The purpose of this study was to apply a previously developed multi-contrast, multi-echo sequence using spin- and gradient-echo (SAGE) for fMRI in the context of Alzheimer’s disease (AD). We acquired pilot SAGE-fMRI data with five echoes (2 gradient-echoes, 2 asymmetric spin-echoes, 1 spin-echo) using episodic memory encoding and retrieval tasks in healthy aging and cognitively impaired (mild cognitive impairment (MCI) or mild AD) cohorts. Group differences in task-related activation were evaluated across single echo and multi-echo combined dynamic SAGE signals. SAGE-fMRI contrasts showed promise for more robust distinction between HC and CI groups than single-echo fMRI in AD-relevant brain regions.

Introduction

Functional MRI (fMRI) leverages the blood-oxygen-level dependent (BOLD) response to brain activity in order to map functional activation.

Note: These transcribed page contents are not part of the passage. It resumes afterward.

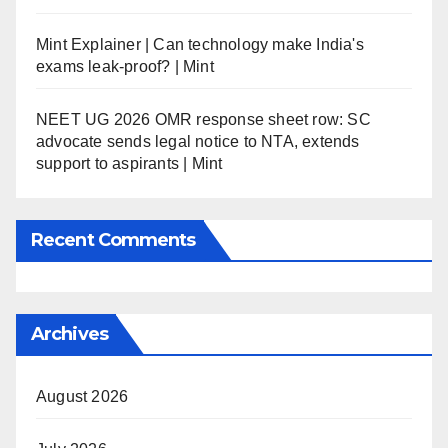
Mint Explainer | Can technology make India's
exams leak-proof? | Mint
NEET UG 2026 OMR response sheet row: SC
advocate sends legal notice to NTA, extends
support to aspirants | Mint
Recent Comments
Archives
August 2026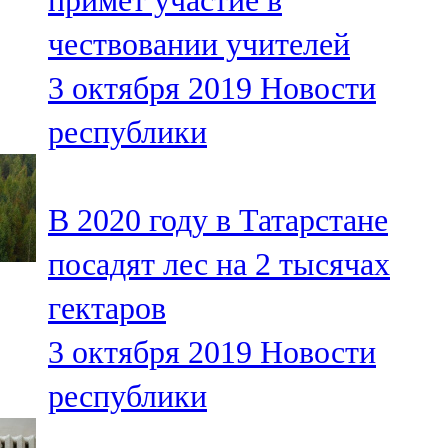
примет участие в
чествовании учителей
3 октября 2019
Новости
республики
В 2020 году в Татарстане
посадят лес на 2 тысячах
гектаров
3 октября 2019
Новости
республики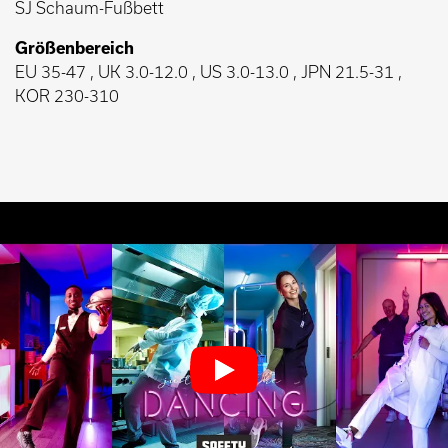
SJ Schaum-Fußbett
Größenbereich
EU 35-47 , UK 3.0-12.0 , US 3.0-13.0 , JPN 21.5-31 ,
KOR 230-310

Spin- and gradient-echo (SAGE), originally developed for perfusion imaging1,2, has recently been implemented in fMRI to overcome some of the challenges with standard fMRI methods, combining the advantages of multi-gradient-echo fMRI and spin-echo (SE) fMRI3,4. Single-echo fMRI suffers from susceptibility-induced signal dropout in areas with air-tissue interfaces, such as the medial temporal lobe and inferior frontal lobe, which is problematic for studying aging and memory function in these regions5,6. Multi-gradient-echo (GRE) fMRI improves upon single-echo acquisitions but still suffers from low spatial specificity5,6. SE fMRI improves spatial specificity but suffers from low BOLD sensitivity, resulting in lower contrast-to-noise ratio (CNR)7. SAGE combines the advantages of each of these methods, which is especially useful in the study of Alzheimer’s disease (AD), where the medial temporal lobe is vulnerable to AD pathology. Moreover, SAGE simultaneously provides macro- and micro-vascular signal sensitivity, enabling a more comprehensive assessment of vascular and functional changes in AD. We hypothesize that SAGE-based BOLD fMRI will improve BOLD signal in the medial temporal lobe, which will be leveraged in memory-related tasks to assess differences between healthy control (HC) and cognitively impaired (CI) groups.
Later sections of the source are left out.